El caballo negro
Primera parte
1 de noviembre
Tenía mucho sueño, pero hice un gran esfuerzo y ordené que trajeran a Nazarenko. Alto, tocado con un gorro amarillo de piel, entró y se quedó en el umbral, en posición de firmes.
—Siéntate.
—Me quedaré de pie, mi coronel.
—No, siéntate aquí, enfrente de mí.
Por cortesía, marcó el paso junto a la puerta. Luego se sentó en el borde de la silla.
—¿Eres obrero de la fábrica Putilov?
—Exacto, mi coronel.
—¿Y te arresté en el tren blindado «Lenin»?
—Exacto, mi coronel.
—¿Qué dije entonces? Repítelo.
Nazarenko se quedó pensativo y luego levantó los ojos.
—Dijo que quien quisiera podía unirse a su ejército. Y que quien no sería fusilado…

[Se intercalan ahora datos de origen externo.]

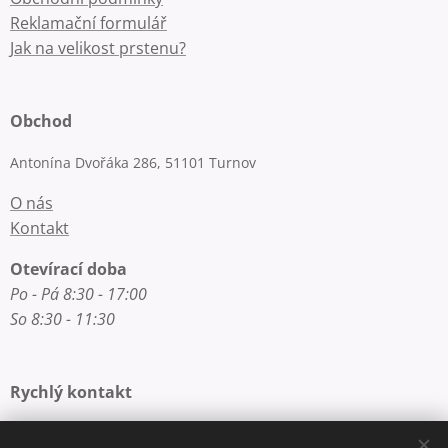
Reklamační formulář
Jak na velikost prstenu?
Obchod
Antonína Dvořáka 286, 51101 Turnov
O nás
Kontakt
Otevírací doba
Po - Pá 8:30 - 17:00
So 8:30 - 11:30
Rychlý kontakt
E-mail: info@zlatnictvi-macounova.cz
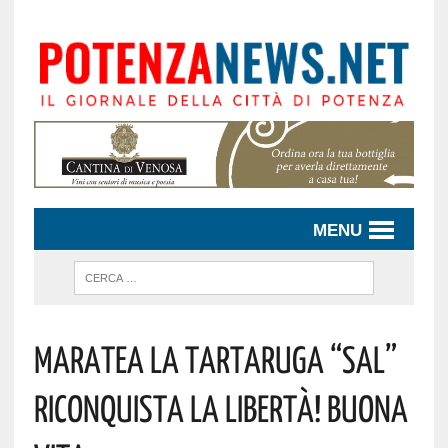
MENU
Maratea La Tartaruga “Sal”
Riconquista La Libertà! Buona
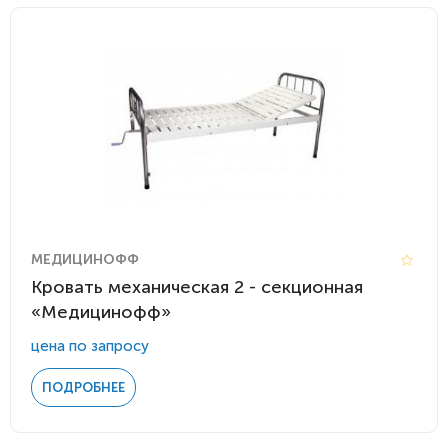
МЕДИЦИНОФФ
Кровать механическая 2 - секционная
«Медицинофф»
цена по запросу
ПОДРОБНЕЕ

—No, dije: «Quien quiera que se una al ejército, pero si encuentro a un traidor, lo colgaré…». ¿Fue así?
—Exacto, mi coronel.
—Y ahora me entero de que eres comunista.
Se estremeció.
—¡Confiesa! ¿Quién más forma parte de tu célula?
—No lo sé, mi coronel.
—Y qué te va a pasar, ¿lo sabes?
—Es decisión suya.
—Muy bien. ¡Ordenanzas!
Quería decir algo, incluso hizo un movimiento para levantarse de la silla. Pero justo entonces entraron Yegórov y Fedia.
—¡Ordenanzas! ¡Ciento cincuenta latigazos!

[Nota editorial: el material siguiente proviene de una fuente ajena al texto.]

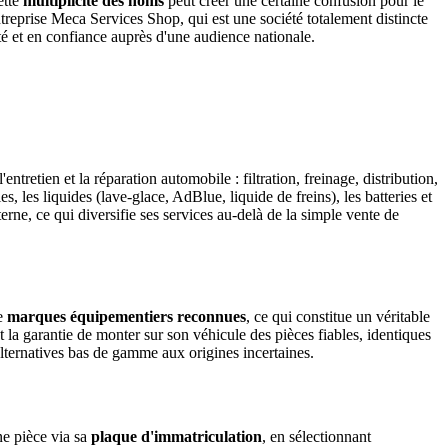
ette
multiplicité des noms
peut créer une certaine confusion pour le
reprise Meca Services Shop, qui est une société totalement distincte
rté et en confiance auprès d'une audience nationale.
'entretien et la réparation automobile : filtration, freinage, distribution,
les liquides (lave-glace, AdBlue, liquide de freins), les batteries et
erne, ce qui diversifie ses services au-delà de la simple vente de
de
marques équipementiers reconnues
, ce qui constitue un véritable
 garantie de monter sur son véhicule des pièces fiables, identiques
s alternatives bas de gamme aux origines incertaines.
nne pièce via sa
plaque d'immatriculation
, en sélectionnant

Cuando se llevaron a Nazarenko, me eché sin desvestirme en la cama. Enseguida todo quedó sumido en la neblina: Nazarenko, la marcha en medio de la helada, las pinedas cubiertas de escarcha, el robledal amarillo púrpura, el chirrido de las sillas de montar y mi yegua baya Paloma. Pero al otro lado de la pared se oía un silbido y el ruido de un golpe, el aire empezó a vibrar con fuerza, a intervalos regulares.
—¡Mi coronel!
—Cuarenta y dos… Cuarenta y tres… Cuarenta y cuatro…
Me desvelé. Me sentía a disgusto en aquella habitación asfixiante, dentro de una casa extraña que pertenecía a un sacerdote desconocido y atemorizado. Y en el vestíbulo una voz ronca exclamó:
—¡Eh, mira cómo se mueve! Siéntate sobre su cabeza, Fedia…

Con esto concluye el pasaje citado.